Extracted page text data:
• • • •

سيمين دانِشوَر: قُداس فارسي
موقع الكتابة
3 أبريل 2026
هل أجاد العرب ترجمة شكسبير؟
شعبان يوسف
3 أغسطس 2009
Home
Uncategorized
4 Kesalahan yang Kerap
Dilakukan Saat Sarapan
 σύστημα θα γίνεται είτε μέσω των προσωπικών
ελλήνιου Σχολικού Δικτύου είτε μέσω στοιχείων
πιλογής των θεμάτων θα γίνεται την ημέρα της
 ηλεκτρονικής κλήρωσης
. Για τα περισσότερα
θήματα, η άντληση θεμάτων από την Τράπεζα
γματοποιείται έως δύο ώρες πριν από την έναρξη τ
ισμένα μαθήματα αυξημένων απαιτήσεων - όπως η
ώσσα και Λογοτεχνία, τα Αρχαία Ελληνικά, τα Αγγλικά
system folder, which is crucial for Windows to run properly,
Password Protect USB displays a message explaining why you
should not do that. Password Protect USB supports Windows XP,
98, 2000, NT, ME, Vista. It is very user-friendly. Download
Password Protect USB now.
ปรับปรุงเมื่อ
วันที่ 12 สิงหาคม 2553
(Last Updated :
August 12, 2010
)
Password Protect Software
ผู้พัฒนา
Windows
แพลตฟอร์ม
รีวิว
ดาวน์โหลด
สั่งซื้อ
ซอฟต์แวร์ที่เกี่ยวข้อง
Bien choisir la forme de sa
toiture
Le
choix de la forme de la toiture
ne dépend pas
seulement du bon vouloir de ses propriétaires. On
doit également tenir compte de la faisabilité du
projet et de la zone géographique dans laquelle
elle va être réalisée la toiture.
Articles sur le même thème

• • • •

• _Work required_
Among the records above, find the lines that contain "Windows" and copy every one.

• _Your solution_
system folder, which is crucial for Windows to run properly,
should not do that. Password Protect USB supports Windows XP,
Windows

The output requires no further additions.